Colapso generalizado: EEUU se prepara para lo peor, según la cadena Fox News

Los 4 escenarios del "Pearl Harbor financiero"

El viernes pasado, 20 de febrero de 2009, el programa "The War Room" ("La sala de guerra") que conduce el periodista estadounidense Glenn Beck por Fox News Television, una cadena ultraconservadora y militarista, emitió un programa especial dedicado a evaluar "qué pasaría si.." (what if?) ocurriese un "11 de septiembre económico" ("an Economic 911"), para cuyo análisis utilizaron la metodología militar del planeamiento estratégico, aplicando escenarios probables de eventos de alto impacto (al estilo de los juegos de guerra). El informe televisivo ultraconservador coincide llamativamente con un primer informe de la CIA, en la era Obama, difundido la semana pasada, advirtiendo sobre la posibilidad de un "Pearl Harbor financiero", cuyos escenarios van desde un ataque asiático contra el dólar, regreso del nacionalismo anti-EEUU, hasta procesos de caos económico en países de Europa del Este, en un contexto mundial donde la crisis económica se va a convertir en un "enemigo mucho más peligroso" que el "terrorismo" para la seguridad nacional de EEUU.

Prepararse para lo peor

El programa de Fox New se inicia señalando que el gobierno de EEUU acaba de realizar un ejercicio de planeamiento sobre qué hacer en caso de un "ataque coordinado de dos días de duración contra los Estados Unidos".. El periodista Glenn Beck, el conductor, se pregunta de qué se trata todo esto, y luego recuerda una frase del ex-senador William J. Fulbright (figura clave en el establishment norteamericano de hace treinta años), quien dijera que "debemos atrevernos a pensar en lo impensable, porque si lo impensable nos llega a ocurrir, entonces no habrá tiempo para pensar, y las acciones que tomemos las haremos sin pensar".

El periodista Beck repitió el axioma de que el mejor planeamiento consiste en "prepararse para lo peor", y si luego no ocurre, mejor. Todos los escenarios evaluados se basan en la premisa "Estamos en el año 2014".

Llamativamente el informe de Fox New coincide con un primer informe de la CIA de la era Obama, difundido la semana pasada, en el cual se evalúa que la crisis financiera internacional representa actualmente la amenaza número uno a la seguridad nacional de los Estados Unidos.

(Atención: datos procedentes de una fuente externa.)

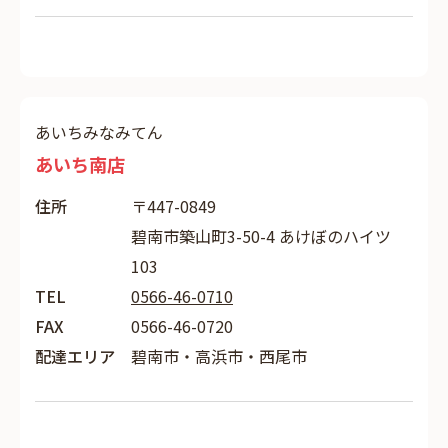
あいちみなみてん
あいち南店
住所
〒447-0849
碧南市築山町3-50-4 あけぼのハイツ
103
TEL
0566-46-0710
FAX
0566-46-0720
配達エリア
碧南市・高浜市・西尾市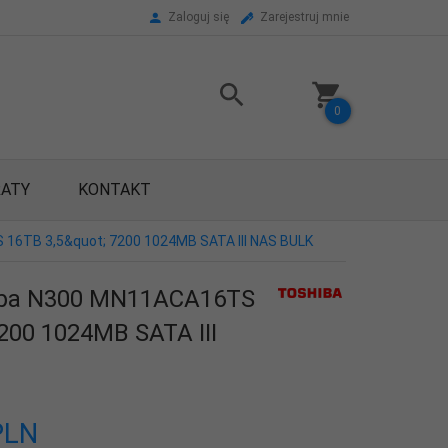
Zaloguj się
Zarejestruj mnie
0
RATY
KONTAKT
16TB 3,5&quot; 7200 1024MB SATA III NAS BULK
iba N300 MN11ACA16TS
7200 1024MB SATA III
PLN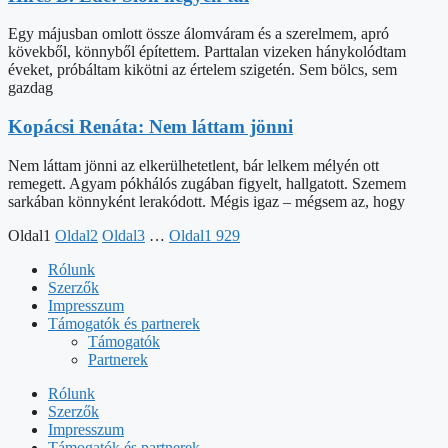
Egy májusban omlott össze álomváram és a szerelmem, apró
kövekből, könnyből építettem. Parttalan vizeken hánykolódtam
éveket, próbáltam kikötni az értelem szigetén. Sem bölcs, sem
gazdag
Kopácsi Renáta: Nem láttam jönni
​​​Nem láttam jönni az elkerülhetetlent, bár lelkem mélyén ott
remegett. Agyam pókhálós zugában figyelt, hallgatott. Szemem
sarkában könnyként lerakódott. Mégis igaz – mégsem az, hogy
Oldal
1
Oldal
2
Oldal
3
…
Oldal
1 929
Rólunk
Szerzők
Impresszum
Támogatók és partnerek
Támogatók
Partnerek
Rólunk
Szerzők
Impresszum
Támogatók és partnerek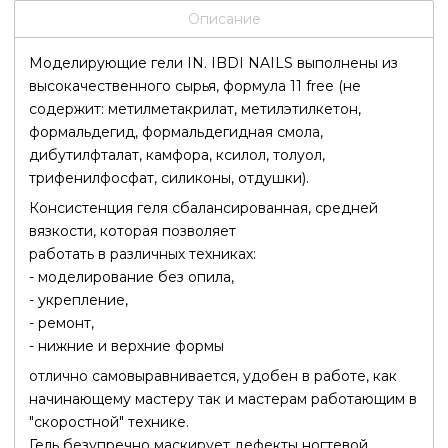
Описание
Моделирующие гели IN. IBDI NAILS выполнены из
высокачественного сырья, формула 11 free (не
содержит: метилметакрилат, метилэтилкетон,
формальдегид, формальдегидная смола,
дибутилфталат, камфора, ксилол, толуол,
трифенилфосфат, силиконы, отдушки).
Консистенция геля сбалансированная, средней
вязкости, которая позволяет
работать в различных техниках:
- моделирование без опила,
- укрепление,
- ремонт,
- нижние и верхние формы
отлично самовыравнивается, удобен в работе, как
начинающему мастеру так и мастерам работающим в
"скоростной" технике.
Гель безупречно маскирует дефекты ногтевой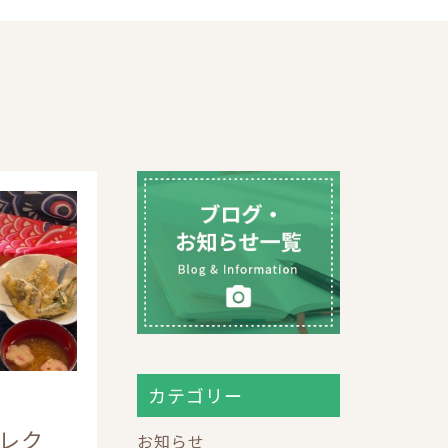
カテゴリー
レク
お知らせ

En un dramático informe presentado ante el Comité de Inteligencia del Senado, el Director de la Inteligencia Nacional de Barack Obama, el almirante (R) Dennis Blair dijo la semana pasada que esta nueva amenaza y sus implicancias geopolíticas son hoy mucho más graves que el "terrorismo internacional".

Primer escenario: Colapso financiero total

El Indice Dow Jones Industrial Average cae a 2800 puntos. El desempleo supera el 12%. Todos los bancos son nacionalizados. El mercado inmobiliario colapsa, el oro llega a US$ 8.000 la onza, comienzan a circular monedas alternativas, y el trueque se convierte en la forma de intercambio económico.

Este escenario fue evaluado por los analistas Gerald Celente del Trends Research Institute (Instituto de Análisis de Tendencias), quien recomienda "prepararse y planificar para lo peor y luego, dar un paso atrás". y el periodista Stephen Moore de The Wall Street Journal (que en Dic. 08 prestó credibilidad al análisis del ruso Igor Panarin, quien vaticinó el colapso del dólar y la balcanización de Estados Unidos) y autor del libro "The End of Prosperity" (El fin de la prosperidad).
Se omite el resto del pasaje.